Last year, on the same day we visited Erin Nuccio of Haden Fig—whose remarkably well-priced Oregon Pinots have been SommSelect subscriber favorites—we were introduced to another Willamette Valley name to remember: Ayres.
With each successive vintage in this perfectly situated region, the quality of the wines seems to increase exponentially, while prices have yet to follow suit. Today’s richly textured and alluringly complex 2015 is the kind of eye-popping value we’ve come to rely on from the region: When we’re not drinking red Burgundy, chances are a Willamette Valley Pinot is in our glasses. Ayres’ “Pioneer” bottling, hailing from an old-vine site in the Ribbon Ridge sub-AVA, marries freshness, brooding fruit, and savory earth in a way that is simply unmatched at this price—especially when you consider that just 300 cases of the wine were produced. It’s built for year-round enjoyment, so feel free to take up to a case today.
Witnessing the evolution of Willamette Valley wines over the past couple decades has been nothing short of remarkable and the recognition of delimited sub-appellations in 2005/2006 solidified their spot on the world map of Pinot Noir. One of those appellations is today’s microscopic sub-AVA. From Oregonwine.com: “Geographically, Ribbon Ridge is a 3.5-mile long by 1.75-mile wide ridge that extends from the Chehalem Mountains. The ridge rises 683 feet from the Chehalem Valley floor, giving it an island-like appearance.” Additionally, it is home to only 20 vineyards that are spread out over 500 acres and with a heavy presence of organic-minded producers, this small appellation is, undoubtedly, an Oregonian gem. 

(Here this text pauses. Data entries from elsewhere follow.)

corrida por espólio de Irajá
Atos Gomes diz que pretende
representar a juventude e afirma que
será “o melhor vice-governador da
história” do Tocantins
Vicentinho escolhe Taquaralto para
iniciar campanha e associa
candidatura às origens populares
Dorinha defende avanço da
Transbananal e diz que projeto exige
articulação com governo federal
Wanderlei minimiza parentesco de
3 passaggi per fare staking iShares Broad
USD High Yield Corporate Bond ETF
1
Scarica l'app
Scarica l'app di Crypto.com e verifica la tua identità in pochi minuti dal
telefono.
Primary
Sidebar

Founded at the turn of the 21st century, the small estate of Ayres focuses almost entirely on sustainably farmed Pinot Noir and with Brad McLeroy’s six years at Domaine Drouhin Oregon, it’s no wonder his wines radiate with richness, harmony, and purity. He says “My wines will always have a soul,” and with his focus on preserving terroir (Salmon Safe certified) and cultivating grapes naturally (LIVE certified), the future of Ayres is incredibly promising. 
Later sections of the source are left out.